→ Directions for this task: The answer must be an exact copy of every entry, with no pictures in it.

→ Record extracts:
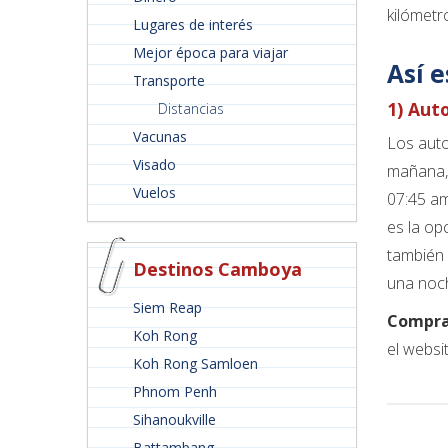
kilómetr
Lugares de interés
Mejor época para viajar
Así 
Transporte
1) Aut
Distancias
Vacunas
Los auto
Visado
mañana, 
Vuelos
07:45 am
es la op
también 
Destinos Camboya
una noch
Siem Reap
Comprar
Koh Rong
el websi
Koh Rong Samloen
Phnom Penh
Sihanoukville
Battambang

→ Exercise result:
kilómetr
Lugares de interés
Mejor época para viajar
Así 
Transporte
1) Aut
Distancias
Vacunas
Los auto
Visado
mañana, 
Vuelos
07:45 am
es la op
también 
Destinos Camboya
una noch
Siem Reap
Comprar
Koh Rong
el websi
Koh Rong Samloen
Phnom Penh
Sihanoukville
Battambang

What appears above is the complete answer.